I am a big fan of words. As someone who loves writing, I’ve always paid a lot of attention to words – maybe too much attention. In the college application process, I focused even more heavily on word usage. After many tours and information sessions, I found my brain swirling with repetition. I would fall asleep with “holistic” softly whispering in the back of my mind. I would space out in class with “real-world experience” buzzing in my head. I would sit at dinner and stare at my food, pondering the meaning of “collaborative environment”. I couldn’t help but wonder if these words were all just fluff, just fragments that once had meaning, but lost their validity somewhere along the college process. I started to let those words go in one ear and out the other, not remotely factoring them into my applications. Now that I have experienced a full semester of college, I’ve rethought these seemingly meaningless words.
1.“Collaborative Learning Environment”
At Hopkins, we love this term. A lot. I swear I heard it at least six times between my info session and tour, and it truly did not sink in. The thing is, collaboration really is a key aspect of the Hopkins experience. No, we aren’t constantly holding hands and singing “kumbaya”. But both in and out of the classroom, we learn from each other. We study together in the Brody group study rooms and let our minds spill out onto the whiteboard walls. We work on projects together, tackle problem sets, and edit each other’s essays. And because of our diverse student body, this brings new perspectives to everything we do.

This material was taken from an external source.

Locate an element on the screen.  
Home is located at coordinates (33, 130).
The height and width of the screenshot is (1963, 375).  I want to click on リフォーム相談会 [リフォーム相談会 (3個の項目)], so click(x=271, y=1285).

I remember hearing this phrase in almost every single information session I attended while touring schools. And I toured a lot of schools. Each time I heard it, I felt myself sarcastically repeating them in my mind and scoffing, ignorantly thinking that there was no way they cared about anything other than my test scores. In reality, Hopkins really does review our applications thoroughly and holistically. So many of my friends here say that they have “no idea how they got in” and I realized that was simply because we all assumed that numbers were the only factor in our application. In reality, admissions officers here are caring people (wow! what a concept!) who take their jobs seriously. If you think they don’t read your essay, think again – and check out these essays that admissions officers loved and learn why they loved them.
3. “Active Both In and Out of the Classroom”
Here’s a little tour guide fun fact: there are over 300 clubs and activities on campus. And with 10 people and a signature, there can easily be 300 more. I remember at every single school I toured, I felt this number increasing dramatically, as if they were bidding against other schools. And frankly, I thought they needed to chill with the figures when it came to clubs. I didn’t care about quantity; I cared about quality. I wanted to know what schools had clubs that did more than just sit around in a circle and eat snacks (although if snack club is a thing, sign me up). I wanted to know how involved the students were, how passionate they were about not only their majors, but also social issues or sports or activities. At Hopkins, clubs and activities are just as much a part of students’ lives as school. Everyone I know is involved in at least one thing outside of the classroom, and it is not something silly like just eating snacks in a circle. I was shocked to find out just how many things on campus are completely student run, like every event run by the HOP, all of Spring Fair, JHUMUNC (which I am a part of!!) and the symposiums, which have featured speakers like Bernie Sanders and Nelson Mandela. Clearly, students put a lot of effort into their endeavors outside of the classroom. And that makes this campus a better place.
4. “Hands-On Experience”
As the nation’s first research university, Hopkins obviously has a lot to offer in terms of hands-on experiences. I never really paid attention to this aspect of colleges during my search. I never really saw myself as someone who would do research – it seemed so dry. But when my intersession instructor mentioned that he could use research assistants in his lab, I jumped at the experience. I loved the information I was learning in my class, and the idea of diving deeper into it was so exciting to me. So at Hopkins, “hands on experience” for me means doing psychological research in attention and perception through assisting in performing EEGs. For others, that means working in a biology lab and dissecting mice brains (shoutout to these people; I am far too queasy to ever do that). For some, hands-on experience can simply mean a class like the B’more intersession courses, that have field trips galore and give real-life meaning to the course content. I will definitely not be the first person to tell you this, but hands-on experience is easily the best form of learning out there. You cannot really know what it is like to work in a field until you are physically doing it. And truly, hands-on experience is what college should be all about.
When buzzwords are thrown at you left and right during the college process, it is easy to lose track about what you care about most. But don’t just let these words go in one ear and out the other. Instead, examine them with a critical eye. See if they really are just fancy buzzwords, or if the school genuinely cares about these aspects of their institution. And with that information in the back of your mind, you will have the power to find the best fit for you.